Traditionally I offer a Lobster Supper (festive, nearly calorie-free and no cooking) on Christmas Eve but Venice seemed to be pretty much a lobster-free zone so we had a variety of other things instead. The recipe I think worth sharing is for a simplified Coquilles Saint Jacques which came after the garlic and chilli prawns and before the San Pietro (John Dory). You can see the scallops in the picture above but sadly we ate them too fast to offer you a photo of the finished dish. The local baker had for sale Panettone made on the premises and melting Lindt Intense dark orange chocolate and adding a little thin cream made a pudding worthy of the name. Let me know what you think!
Of course the great thing with fish is that you can eat your own weight in the stuff without putting on a pound so a little chocolate sauce is definitely allowed.

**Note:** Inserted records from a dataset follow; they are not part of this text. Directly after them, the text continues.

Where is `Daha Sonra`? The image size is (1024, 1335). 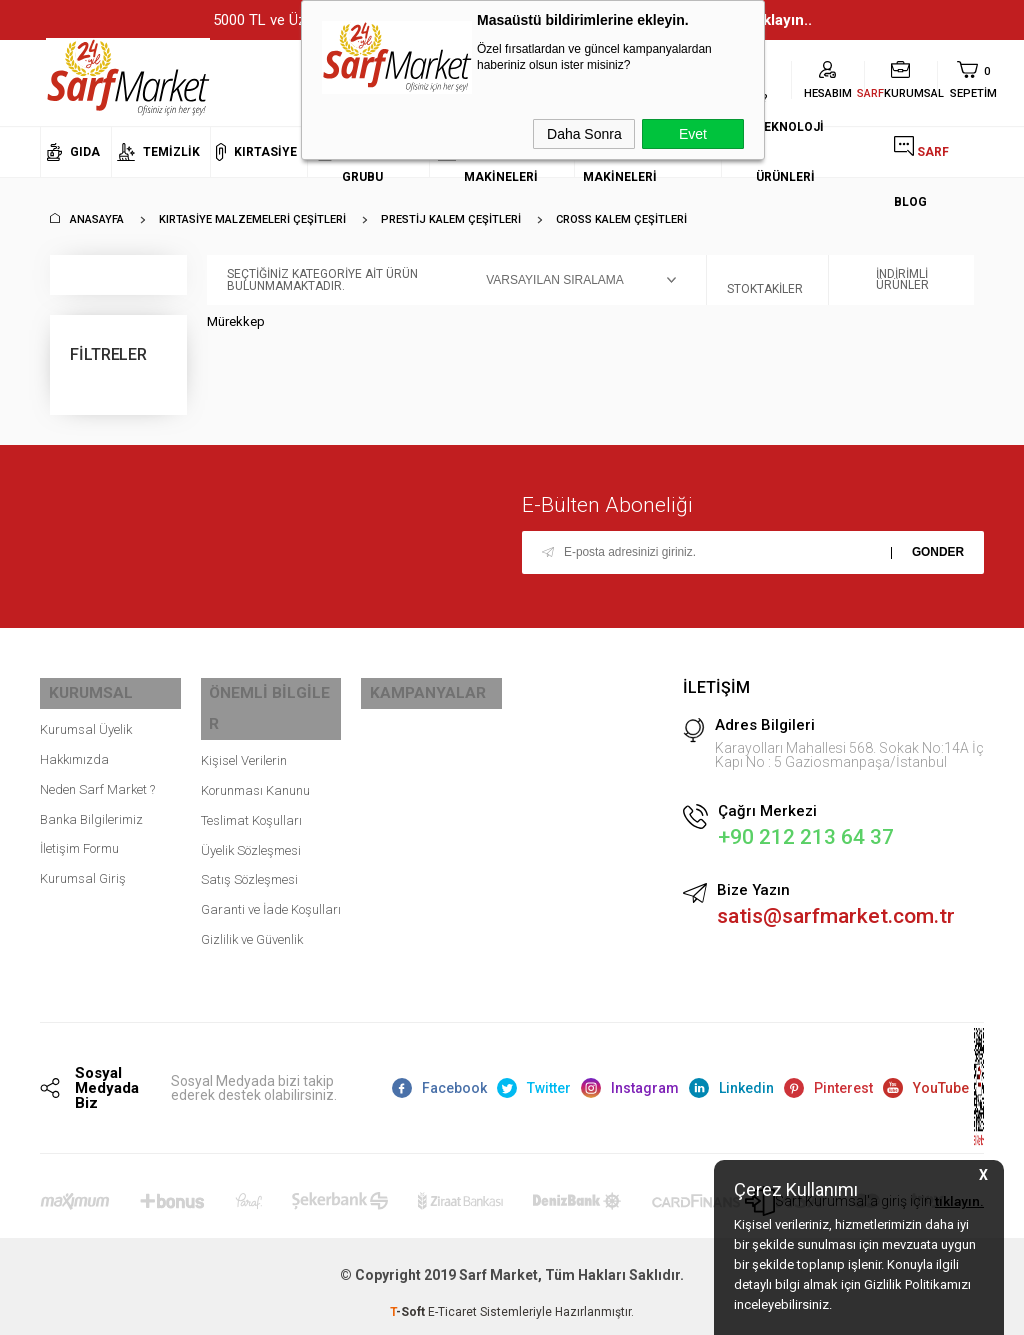 Daha Sonra is located at coordinates (584, 134).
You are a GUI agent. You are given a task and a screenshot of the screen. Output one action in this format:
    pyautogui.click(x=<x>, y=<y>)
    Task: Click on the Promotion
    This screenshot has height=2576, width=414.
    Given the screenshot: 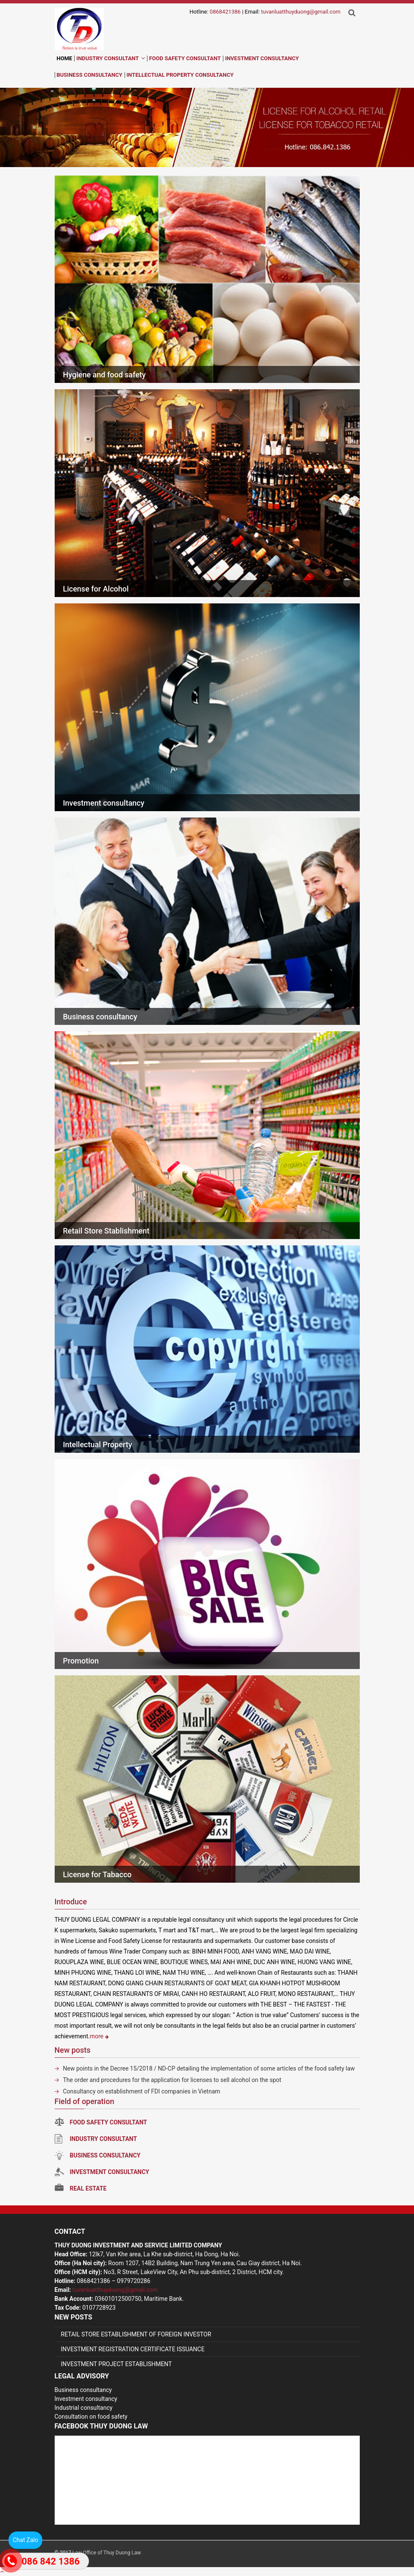 What is the action you would take?
    pyautogui.click(x=81, y=1660)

Coquilles Saint-Jacques for four
One scallop per person, ideally with its shell (but you can use a cocotte dish)
2 x leeks trimmed and very finely chopped
100g of Parmesan or another hard cheese finely grated
A glass of white wine
A small pot of single cream
A handful of white breadcrumbs per person
A tsp of olive oil
Make sure the scallops are really clean. This is a given if they’ve come from the supermarket but not, let me tell you, if the fish market has been involved. Get rid of any sand and trim them if they need the membrane removing.
Poach them in a little water for a couple of minutes and then fish them out and set them and the liquid aside while you make the sauce.

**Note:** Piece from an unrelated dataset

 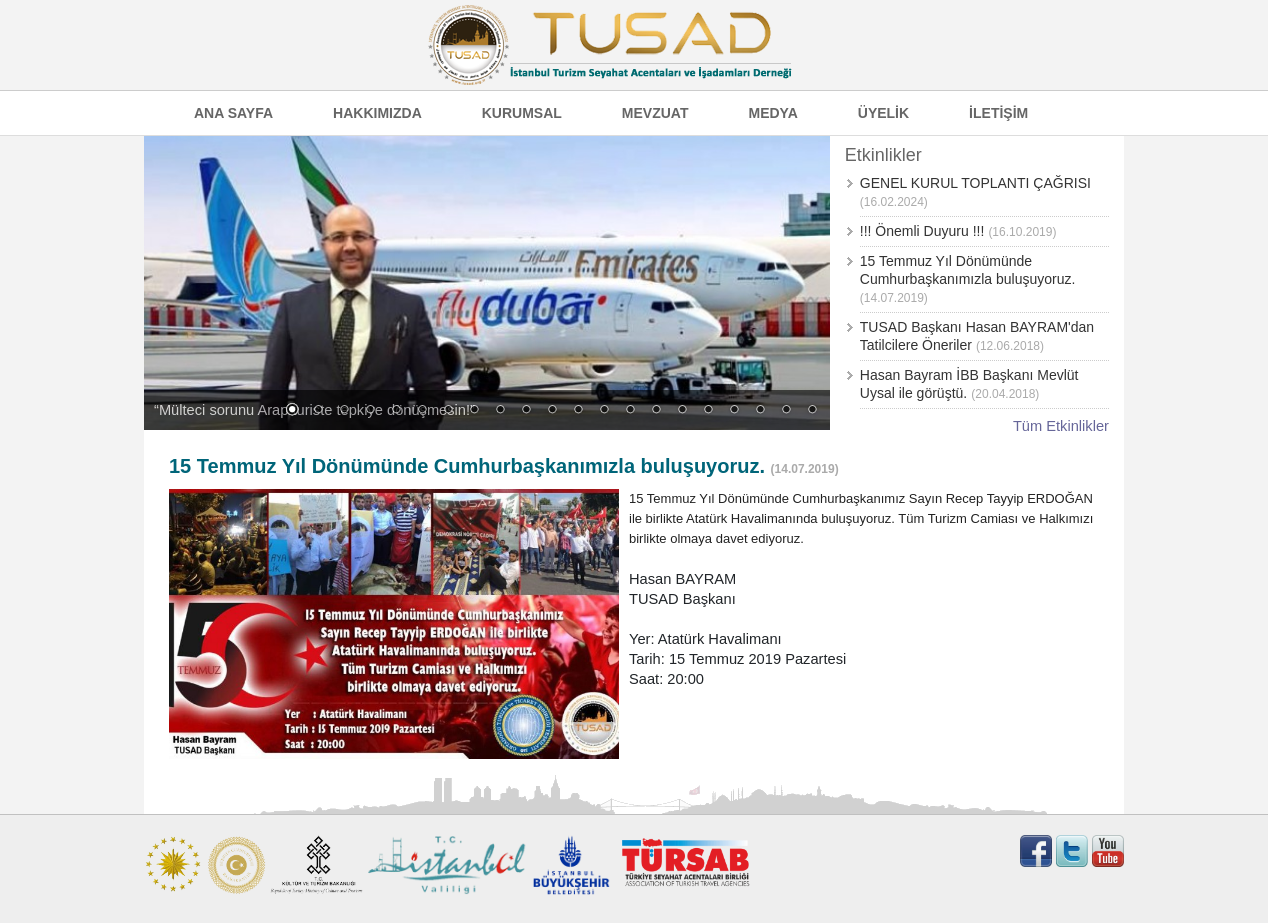 I want to click on ÜYELİK, so click(x=883, y=113).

Sweat the finely minced leek in the olive oil until it has nearly melted. Then add all the breadcrumbs as if you were making a roux. Gradually add alternate tablespoons of white wine and cream to the leek and breadcrumbs until you have a sauce thick enough to spoon over the scallops. Now taste it and adjust the proportions (more cream?, more wine?) and the seasoning. If the sauce is too strong you can add a tablespoon of the scallop cooking water.
Arrange each scallop on its dish and spoon over a generous amount of thick sauce. Allow to cool. Cover with cling film and set in the fridge until you want to eat them. Allow them to come back to room temperature and grate some cheese over each before putting in a very hot oven for ten minutes or until the sauce bubbles slightly.
This isn’t as grand as the traditional version with piped Duchesse potatoes but it does taste as good and you have no piping bag to wash. (Result!) It’s really useful as an impressive course in a special meal as it can be done the day before.